Glycine is a small neutral amino acid exhibiting weak anticonvulsant activities in vivo. Recently, studies have demonstrated that N-(benzyloxycarbonyl)glycine (1) antagonized seizures superior to glycine in addition to activity in the maximal electroshock (MES) test, a convulsive model where glycine is inactive. In the present study a series of ester and amide derivatives of 1 as well as esters of N-(3-phenylpropanoyl)glycine (5) have been prepared. The compounds were evaluated in the MES test as well as in several chemically induced seizure models. Among the derivatives investigated, N-(benzyloxycarbonyl)glycine benzylamide (16) was the most potent compound exhibiting an anticonvulsant activity in the MES test comparable to the drug phenytoin. Median effective doses (ED50) of 4.8 and 11.6 mg/kg were determined at 30 min and 3 h after i.p. administration, respectively. Compound 16 also effectively suppressed tonic seizures in different chemically induced models such as the strychnine, 3-mercaptopropionic acid, and pentylenetetrazole tests. Moreover, the compound studied here did not show acute neurotoxicity in the rotorod test up to a dose of 150 mg/kg. It is concluded that N-(benzyloxycarbonyl)glycine amides, especially 16, are potent anticonvulsant agents.

2. Anticonvulsant activity of phenytoin-lipid conjugates, a new class of phenytoin prodrugs

G K Scriba, D M Lambert, J H Poupaert J Pharm Pharmacol. 1995 Mar;47(3):197-203. doi: 10.1111/j.2042-7158.1995.tb05778.x.
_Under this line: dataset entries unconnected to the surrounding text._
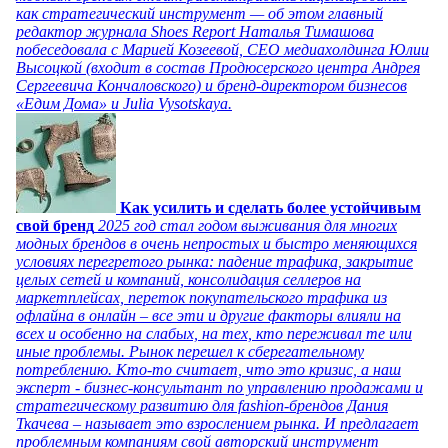
как стратегический инструмент — об этом главный
редактор журнала Shoes Report Наталья Тимашова
побеседовала с Марией Козеевой, СЕО медиахолдинга Юлии
Высоцкой (входит в состав Продюсерского центра Андрея
Сергеевича Кончаловского) и бренд-директором бизнесов
«Едим Дома» и Julia Vysotskaya.
Как усилить и сделать более устойчивым
свой бренд
2025 год стал годом выживания для многих
модных брендов в очень непростых и быстро меняющихся
условиях перегретого рынка: падение трафика, закрытие
целых сетей и компаний, консолидация селлеров на
маркетплейсах, переток покупательского трафика из
офлайна в онлайн – все эти и другие факторы влияли на
всех и особенно на слабых, на тех, кто переживал те или
иные проблемы. Рынок перешел к сберегательному
потреблению. Кто-то считает, что это кризис, а наш
эксперт - бизнес-консультант по управлению продажами и
стратегическому развитию для fashion-брендов Дания
Ткачева – называет это взрослением рынка. И предлагает
проблемным компаниям свой авторский инструмент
The anticonvulsant activity of phenytoin-lipid conjugates obtained by covalent binding of 3-hydroxy-methylphenytoin to dimyristoylglycerides via a succinidyl linkage, to 2-(1,3-dimyristoylglyceryl)butyric acid and to 3-myristoyl-2-myristoylmethylpropionic acid was evaluated in the maximal electroshock (MES) test and the seizure threshold test with subcutaneous pentetrazol. The phenytoin-lipid conjugates were less active than the parent drug in the MES test after intraperitoneal administration as suspensions, but exhibited comparable activity when injected as a solution in dimethylsulphoxide. They also protected mice from MES-induced seizures following oral administration of aqueous suspensions of the compounds or when incorporated into emulsions. The anticonvulsant activity could be correlated to in-vitro pancreatic lipase-mediated hydrolysis. The bis-deacyl derivatives were at least as active but in some cases also more toxic than phenytoin. Oral administration of two of the lipid conjugates resulted in a faster onset of the anticonvulsant activity compared with the administration of an equimolar dose of phenytoin itself. All compounds were inactive in the subcutaneous pentetrazol test. It is concluded that the lipids act as prodrugs of phenytoin, which is generated by lipolysis upon oral administration.

3. 3-Hydroxymethylphenytoin valproic acid ester, a new prodrug combining two anticonvulsant drugs

G K Scriba Arch Pharm (Weinheim). 1996 Dec;329(12):554-5. doi: 10.1002/ardp.19963291208.

3-Hydroxymethylphenytoin valproic acid ester (VAL-PHT) was designed as a new prodrug combining valproic acid and phenytoin, two anticonvulsant drugs with different pharmacological profiles. The compound was hydrolyzed by rat plasma esterases in vitro but exhibited only activity in the maximal electroshock seizure test (MES test) after intraperitoneal administration to mice. The compound did not protect against pentylenetetrazole-induced seizures. It is concluded that VAL-PHT acts as a prodrug displaying the anticonvulsant profile of phenytoin.